Goldman and Wells Fargo are strong... they will survive and they most assuredly will eat the weak.
Did you see the CNBC interview this evening with WSJ Reporter Charlie Gasparino and frequent CNBC guest host Vince Farrell ? They were talking about how Bear Stearns was hung out to dry in retribution for their failure to join forces with the rest of the Wall Street Investment banks in the LTCM bailout.
Offshore traders who lets just say... "are loyal to the mothership" were fixing their crosshairs on Bear Stearns weeks ago, as were the boys from Merrill.
I will repeat:
"The script for how all of this will play out... has already been written."
Once again... you must refuse to be spoon fed "inside the box" thinking and analysis.
What's "inside the box thinking and analysis?"
Here's an example:
This chart came from John Mauldin's newsletter. It was reprinted and sent out by Agora today in their newsletters:

The inside the box mindset see's this as proof that the bottom in housing and the mortgage meltdown is still 12-18 months away... and opines continued massive carnage to the markets is neigh.
Those who are willing to shake the box up a bit and look at the numbers from outside the box... see that the Fed has a bread crumb laden path of when to begin cut rates - to forstall all those adjustable mortgage resets.

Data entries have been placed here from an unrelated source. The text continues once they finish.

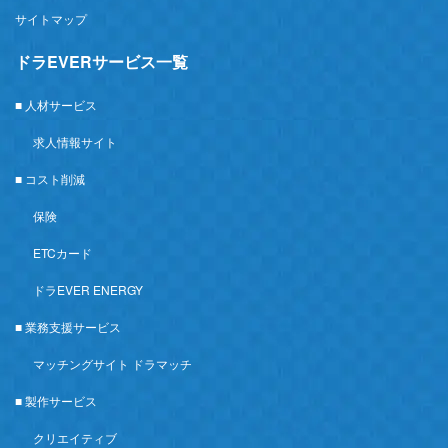
サイトマップ
ドラEVERサービス一覧
■ 人材サービス
求人情報サイト
■ コスト削減
保険
ETCカード
ドラEVER ENERGY
■ 業務支援サービス
マッチングサイト ドラマッチ
■ 製作サービス
クリエイティブ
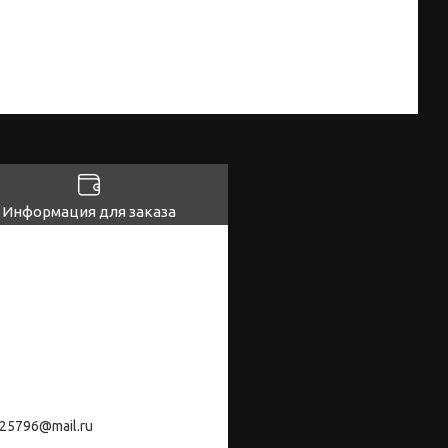
Информация для заказа
25796@mail.ru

Coincidentally - the timing could not be better given the ususal 6 month lag effect of rate cuts -- which would align perfectly with the 2008 Elections.
-- whodathunkit?
Now I know... everyone thinks that the Fed will not cut rates because of inflation teetering over 2% and if they do - they'll lose credibility.
Credibility?
The Fed is a PRIVATE BANK.
Let me repeat that in case you didn't understand.
THE FED IS A PRIVATE BANK
Do you really think given the removal of M3, that they're really worried about losing credibility by cutting rates with inflation over 2%?
And what about 18 of the 20 largest central banks who are all inflating their money supply at rates greater than 10%?
Funny we don't hear about the imminent collapse of the Australian Dollar? It's central bank is inflating at 14%. And how about Russia? Bomming market, rich in resources and inflating at double digit rates.
Fact: Central Banks have never quit inflating. They inflated all through the 20 year bear market in gold. And no one ever repriced gold in those 1980 dollars during that timeframe either. Nor will they.
We have had decades of non-stop rampant inflation and simultaneous falling gold prices.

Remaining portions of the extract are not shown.